3 août 2010

UN SONGE: Une Main, partie pour le tout 3/5

Rappelons les faits: vers 1920, Colette n'appartient plus aux courants artistiques novateurs, bien qu'elle reste, par sa vie et ses écrits, un modèle d'émancipation féminine pour toute une jeunesse qui veut oublier la guerre. Les romans de Colette explorent alors les relations entre la femme vieillissante et ses jeunes amants. Il s'agit aussi dans Chéri et la Naissance du jour du point d'orgue d'une vie de séductrice.
Je persiste à penser que le recueil la Femme cachée résonne dans ses meilleurs moments des nouvelles tendances artistiques de l'entre-deux-guerres.
Pour faire état de cette imprégnation éphémère entre Colette et une certaine avant-garde des années vingt, il convient de circonscrire les termes. Dans sa nouvelle la Main, Colette baigne les deux personnages dans le sommeil ou dans une veille léthargique qui en est proche. Cette nécessaire semi-conscience rappelle les préoccupations surréalistes. Les transgressions, une certaine exploration sensible, sont ainsi rendues possibles.
Bataille, lui, ne s'embarrasse pas de ces subterfuges. Il aspire à une autre appréhension du corps qui inclut aussi le social, la civilisation telle que son temps la comprenait.

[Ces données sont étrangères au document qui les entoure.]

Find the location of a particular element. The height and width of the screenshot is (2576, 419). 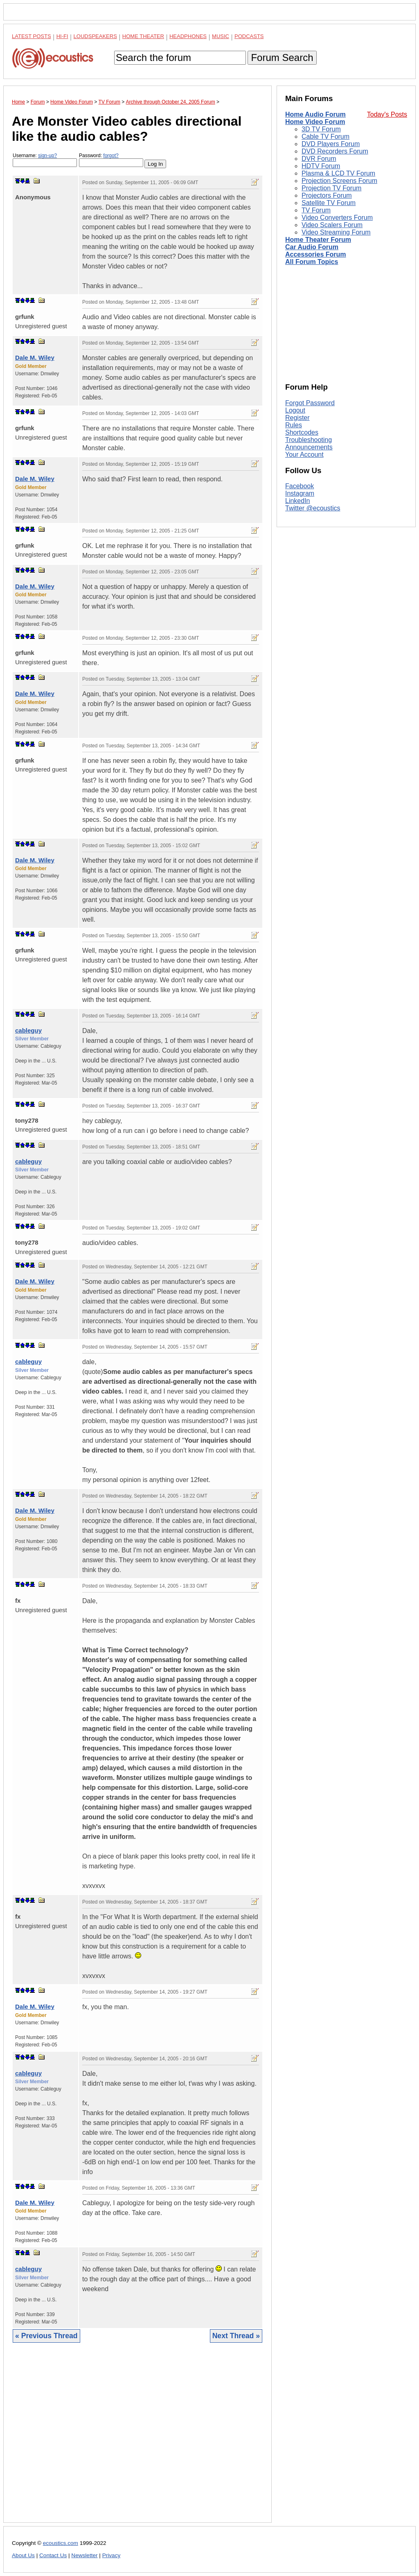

Cette forme pervertie n'appelle aucun état intermédiaire, sommeil ou hypnose, pour s'exprimer. En cette époque, les lois avalisent le démantèlement et la fragmentation (supplices chinois, guillotine...) et Bataille en est fasciné.
Colette use d'un procédé métaphorique comme d'un sas de décompression qui préparerait son lecteur et son héroïne à une situation nouvelle, passant du romanesque au sarcasme, du lyrisme à la désillusion du quotidien.